8    Integrating External Data

Because companies might use non-SAP databases to store their data, integrating SAP and non-SAP data is critical for enterprise reports. In this chapter, we discuss SDA and SDI in SAP BW/4HANA, which make accessing external data more efficient and cost-effective.

Companies often replicate or load data from other systems into an SAP BW/4HANA system and then perform analysis and processing in SAP BW/4HANA. However, not only does data loading or replication consume a lot of time and system resources (i.e., CPU and memory), but also, it can be difficult to manage delta loading from source systems to SAP BW/4HANA.

In this chapter, we’ll look at how SAP HANA smart data access (SDA) and SAP HANA smart data integration (SDI) can help you load your data into the SAP BW/4HANA system. We’ll then discuss the options for integrating data with the SAP BW/4HANA system, including combining data under a BW schema or via Open ODS views.

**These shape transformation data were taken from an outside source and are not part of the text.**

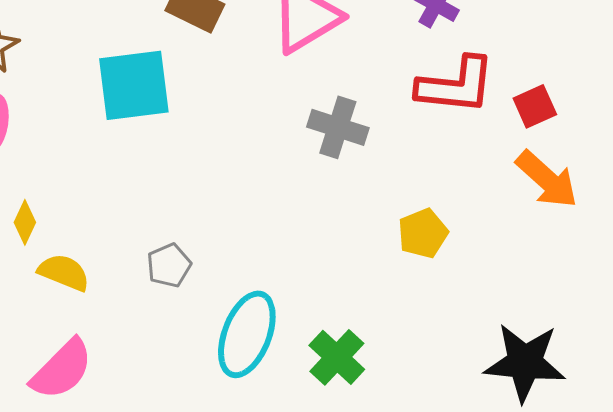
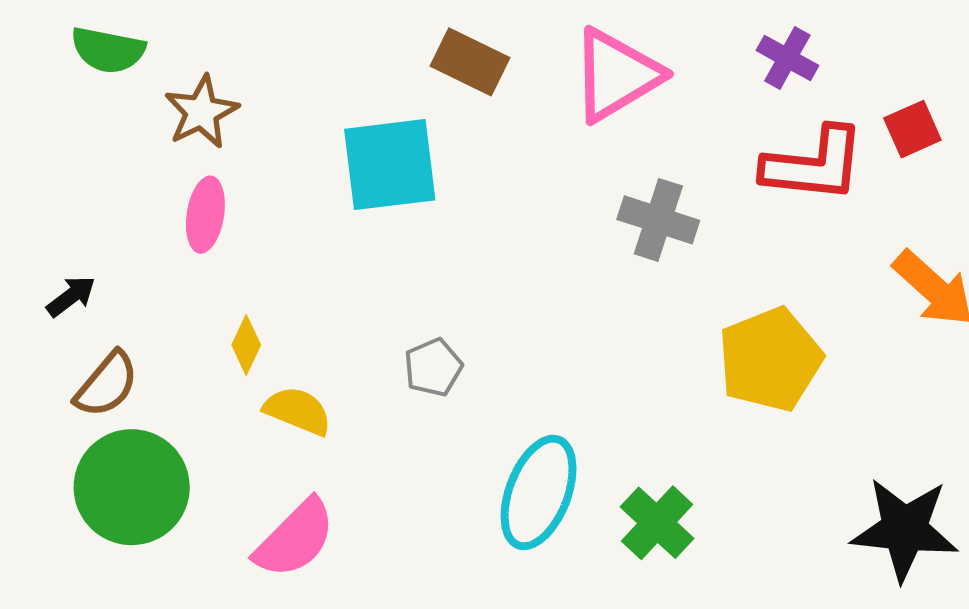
red square: (535, 106) -> (912, 129), moved
yellow pentagon: (423, 233) -> (770, 359), size x1.6
gray pentagon: (169, 265) -> (433, 367), moved

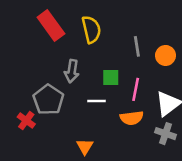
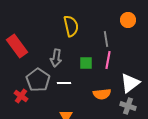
red rectangle: (51, 26) -> (17, 46), moved
orange circle: (165, 55) -> (128, 20), moved
pink line: (136, 89) -> (108, 60), moved
white line: (97, 101) -> (64, 83), moved

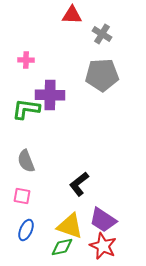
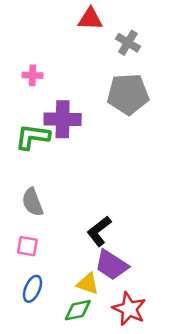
purple trapezoid: (103, 220) -> (112, 265), moved
yellow triangle: (70, 226) -> (88, 284), size x0.7

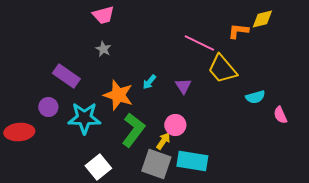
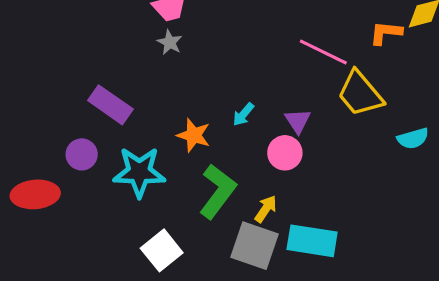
gray star: (103, 49) -> (170, 42), moved
orange star: (118, 95) -> (194, 135), size x0.7
pink circle: (175, 125) -> (285, 153), moved

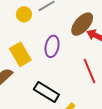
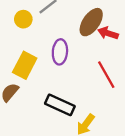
yellow rectangle: (20, 54) -> (25, 65), turned 65

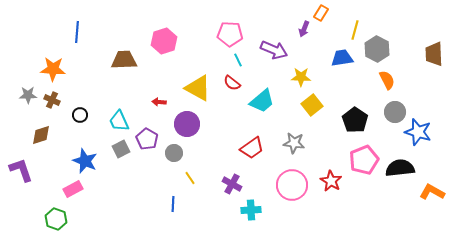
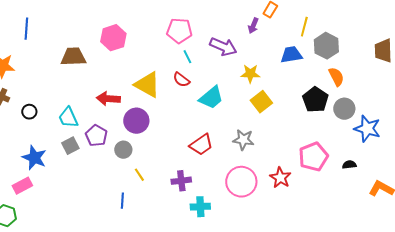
red arrow: (159, 102) -> (108, 99), size x1.6
black pentagon: (355, 120) -> (315, 100), moved
black semicircle: (400, 168) -> (349, 165), size x0.5
purple cross: (232, 184) -> (181, 181), turned -36

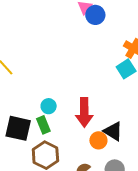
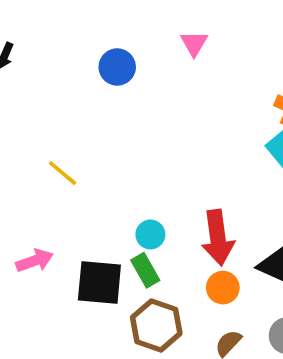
blue circle: (95, 15) -> (117, 67), moved
orange circle: (98, 140) -> (223, 288), moved

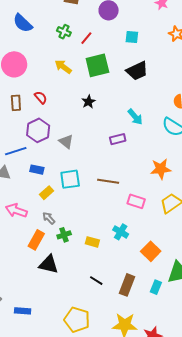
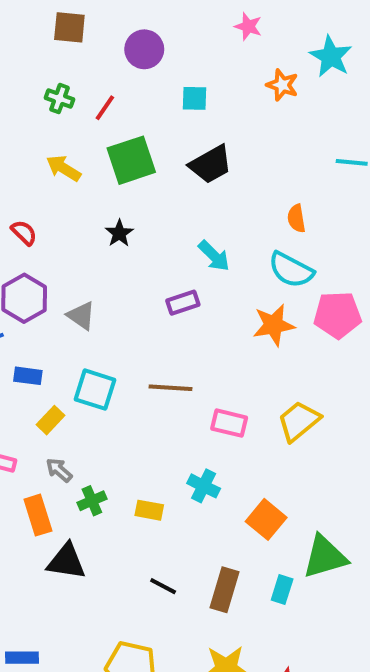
orange star: (161, 169) -> (274, 325), moved
cyan square: (70, 179) -> (95, 390), turned 30
orange rectangle: (36, 240) -> (38, 515), turned -42

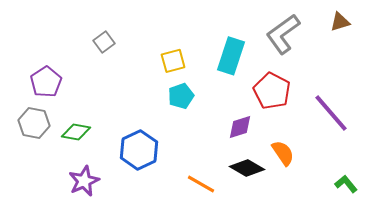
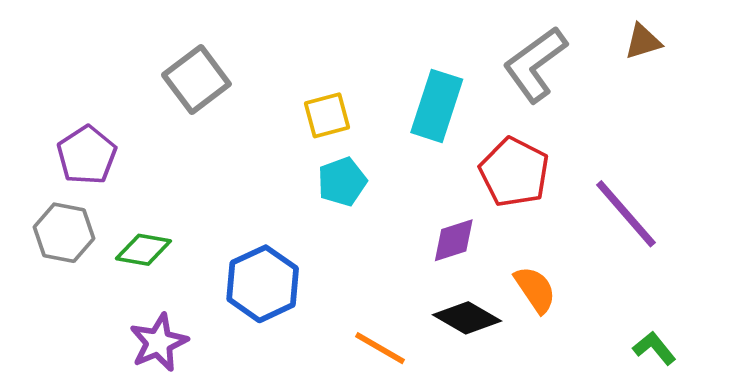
gray square: (104, 42) -> (196, 79), size x1.6

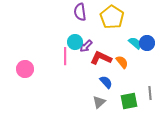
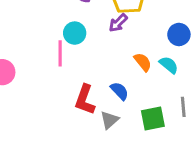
cyan semicircle: (135, 43) -> (169, 65), moved
purple arrow: (86, 46) -> (118, 23), moved
red L-shape: (101, 58) -> (85, 100), moved, turned -95

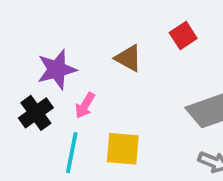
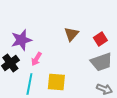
red square: (183, 35) -> (100, 39), moved
brown triangle: (128, 58) -> (71, 34), moved, turned 42

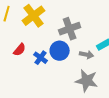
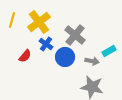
gray cross: (70, 29) -> (75, 35), turned -30
blue cross: (41, 58) -> (46, 44), moved

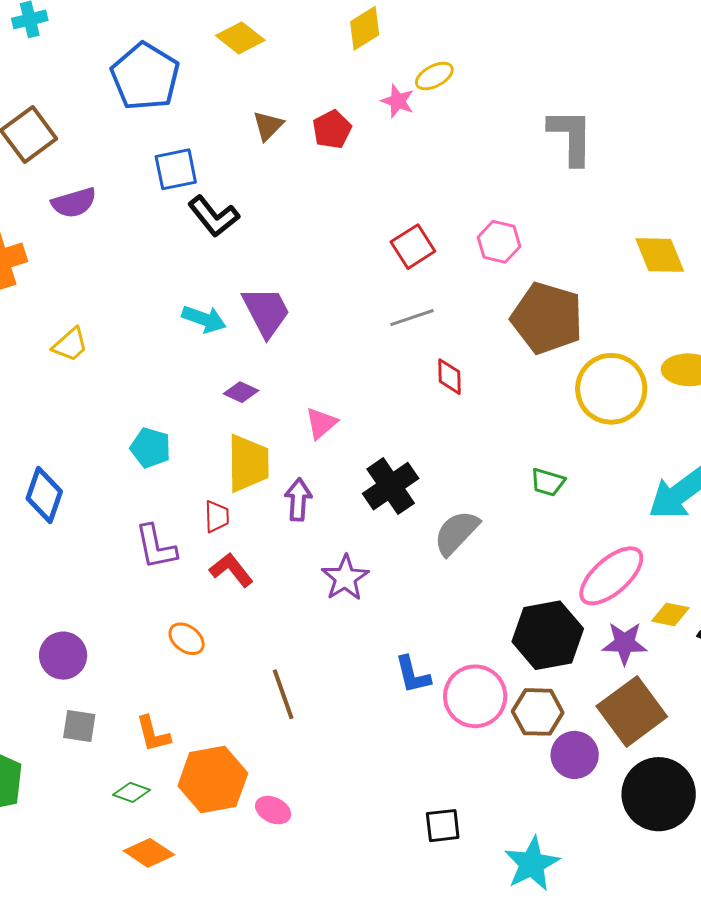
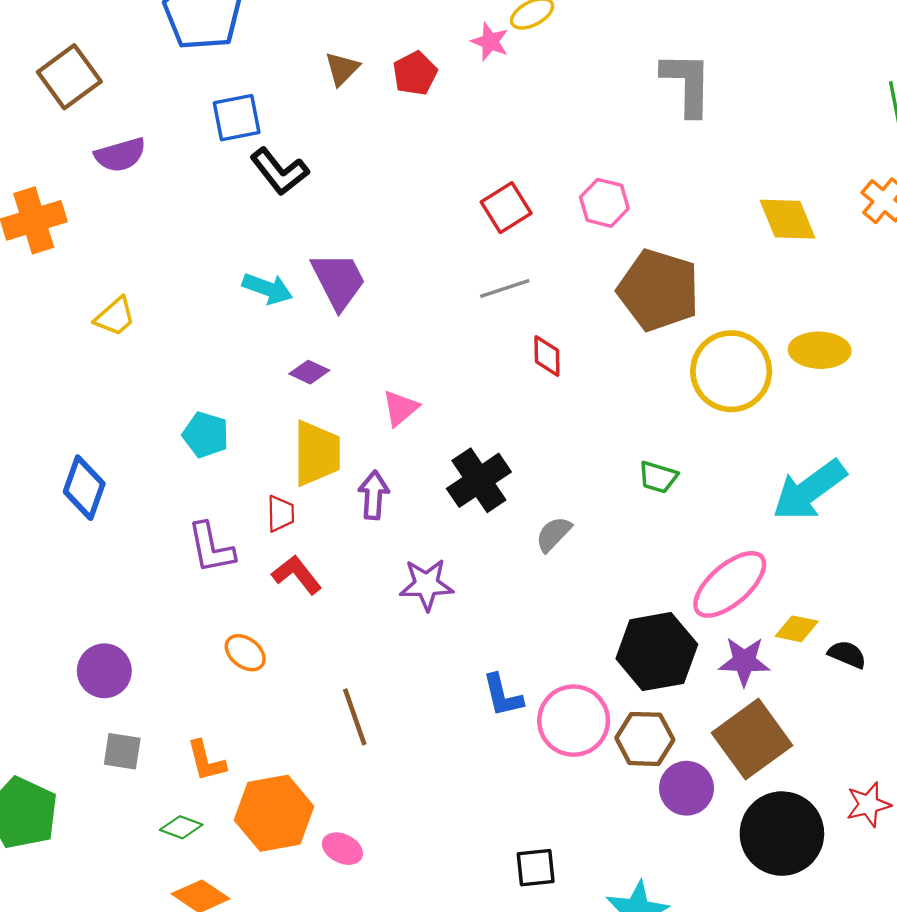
gray semicircle: (456, 533) -> (554, 534), size x0.7
purple star: (345, 578) -> (426, 585), turned 30

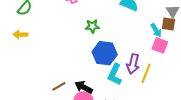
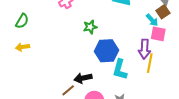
brown square: (168, 24) -> (163, 12), turned -32
purple arrow: (133, 64) -> (144, 49), moved
black arrow: (84, 87) -> (83, 78), moved, turned -30

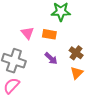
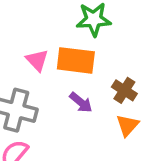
orange rectangle: (49, 34) -> (76, 60), size x1.5

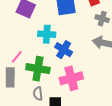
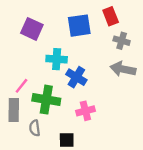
pink cross: (71, 78) -> (85, 111), size x0.7
gray semicircle: (38, 94) -> (35, 128), moved

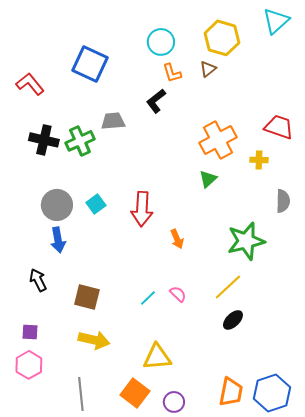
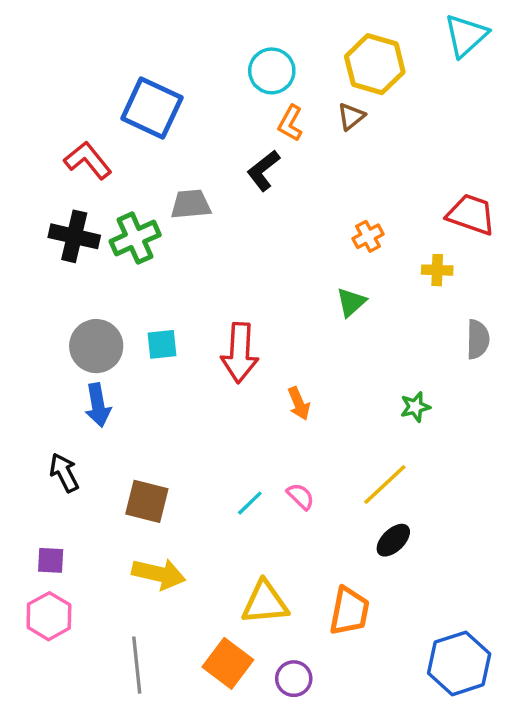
orange L-shape: (172, 73) -> (290, 123), turned 45
red L-shape: (30, 84) -> (88, 160), moved
orange cross: (218, 140) -> (368, 236), size x0.5
cyan square: (96, 204) -> (162, 344), turned 30
green star: (246, 241) -> (415, 407), size x0.5
orange trapezoid: (231, 392) -> (349, 611), moved

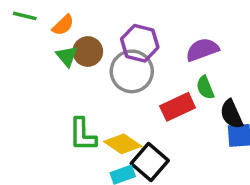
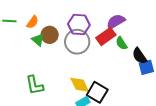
red rectangle: (178, 107) -> (106, 36), moved
green L-shape: (83, 135) -> (34, 85), moved
yellow diamond: (123, 144) -> (80, 85), turned 40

8.1    SAP HANA Smart Data Access

SDA enables remote data to be accessed via SAP HANA SQL queries as if they’re local tables in SAP HANA, without copying the data into the SAP HANA database. With SDA, data can be combined from heterogeneous remote source systems—such Microsoft SQL Server, Oracle, DB2, Microsoft Excel, Teradata, Sybase IQ, and Hadoop—into EDW landscapes. SDA makes it possible to access remote data without having to replicate the data into the SAP HANA database. The following are some use cases for which to consider using SDA:

SDA not only provides operational and cost benefits, but also supports the development and deployment of the next generation of analytical applications, which require the ability to access and integrate data from multiple systems in real time regardless of where the data is located or which system is generating it.

SDA is based on local virtual tables that map to existing remote tables in the remote database. Data required from remote sources will be visible in virtual tables in SAP HANA. SDA will enable remote access (smart access) to data regardless of where the data is located.

SAP HANA developers can then create SAP HANA views on top of the virtual tables or combine data from virtual tables and internal SAP HANA tables in SAP HANA Studio. The SAP HANA query processor optimizes these queries and executes the relevant parts of the queries in the remote database, returns the results of the query to SAP HANA, and completes the query.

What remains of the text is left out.